## Aim of the task
Which lines of the data hold the word "ilmuwan"? Copy all of them.

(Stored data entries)
--- --- ---

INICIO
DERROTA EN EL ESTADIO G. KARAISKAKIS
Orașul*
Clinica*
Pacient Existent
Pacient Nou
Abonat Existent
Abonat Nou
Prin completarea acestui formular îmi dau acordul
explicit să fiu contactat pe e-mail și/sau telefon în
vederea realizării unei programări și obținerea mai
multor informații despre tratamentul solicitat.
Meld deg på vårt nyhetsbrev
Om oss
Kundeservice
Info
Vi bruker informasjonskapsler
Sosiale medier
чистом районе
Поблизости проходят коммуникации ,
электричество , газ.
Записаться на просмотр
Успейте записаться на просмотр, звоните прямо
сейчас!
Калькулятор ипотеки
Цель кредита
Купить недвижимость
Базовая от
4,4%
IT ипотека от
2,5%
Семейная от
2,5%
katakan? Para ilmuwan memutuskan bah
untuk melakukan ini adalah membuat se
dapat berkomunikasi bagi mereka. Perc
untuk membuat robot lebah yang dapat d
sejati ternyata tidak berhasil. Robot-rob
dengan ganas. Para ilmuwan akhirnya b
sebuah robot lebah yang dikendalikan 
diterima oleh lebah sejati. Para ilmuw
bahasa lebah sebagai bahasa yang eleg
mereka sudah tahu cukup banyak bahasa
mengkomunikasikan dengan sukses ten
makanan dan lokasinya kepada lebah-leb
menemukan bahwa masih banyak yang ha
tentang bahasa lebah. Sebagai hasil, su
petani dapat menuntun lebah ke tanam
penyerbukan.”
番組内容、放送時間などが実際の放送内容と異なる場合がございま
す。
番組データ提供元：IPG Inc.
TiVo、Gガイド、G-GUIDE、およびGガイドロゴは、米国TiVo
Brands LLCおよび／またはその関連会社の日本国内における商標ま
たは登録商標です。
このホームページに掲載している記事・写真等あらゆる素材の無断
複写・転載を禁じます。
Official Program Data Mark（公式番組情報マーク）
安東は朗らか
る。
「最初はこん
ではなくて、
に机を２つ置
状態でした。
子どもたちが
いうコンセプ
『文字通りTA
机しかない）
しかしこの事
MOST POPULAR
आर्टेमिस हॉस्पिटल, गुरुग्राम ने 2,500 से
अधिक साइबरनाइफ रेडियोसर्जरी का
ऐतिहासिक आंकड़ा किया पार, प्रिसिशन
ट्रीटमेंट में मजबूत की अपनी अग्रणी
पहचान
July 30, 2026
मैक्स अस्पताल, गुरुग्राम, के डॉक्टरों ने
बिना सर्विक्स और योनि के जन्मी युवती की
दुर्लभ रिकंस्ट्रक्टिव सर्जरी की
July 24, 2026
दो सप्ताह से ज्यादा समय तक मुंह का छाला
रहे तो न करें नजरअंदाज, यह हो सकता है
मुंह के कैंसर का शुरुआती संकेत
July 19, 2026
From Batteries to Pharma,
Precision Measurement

--- --- ---

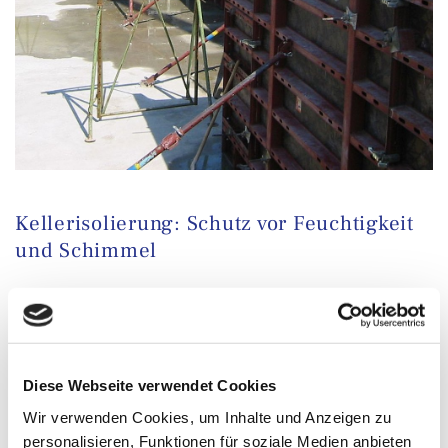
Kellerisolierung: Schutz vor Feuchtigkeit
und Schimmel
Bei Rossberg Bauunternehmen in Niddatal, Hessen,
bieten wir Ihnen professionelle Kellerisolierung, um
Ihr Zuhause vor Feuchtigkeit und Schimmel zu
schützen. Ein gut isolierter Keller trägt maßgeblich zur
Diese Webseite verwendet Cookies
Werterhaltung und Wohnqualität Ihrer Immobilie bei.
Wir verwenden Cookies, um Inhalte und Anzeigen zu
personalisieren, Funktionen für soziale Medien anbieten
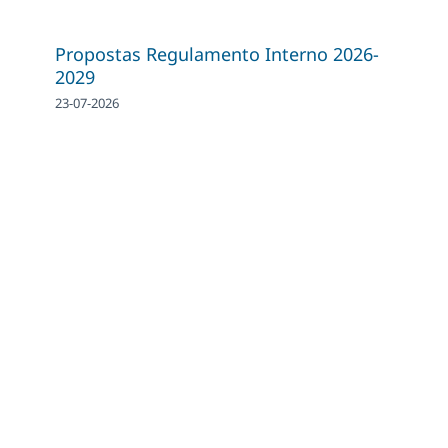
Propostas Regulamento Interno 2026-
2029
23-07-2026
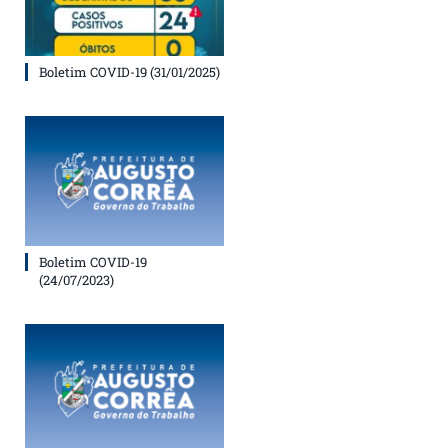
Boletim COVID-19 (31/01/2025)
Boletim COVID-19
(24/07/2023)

--- --- ---

## Solution to this exercise
katakan? Para ilmuwan memutuskan bah
dengan ganas. Para ilmuwan akhirnya b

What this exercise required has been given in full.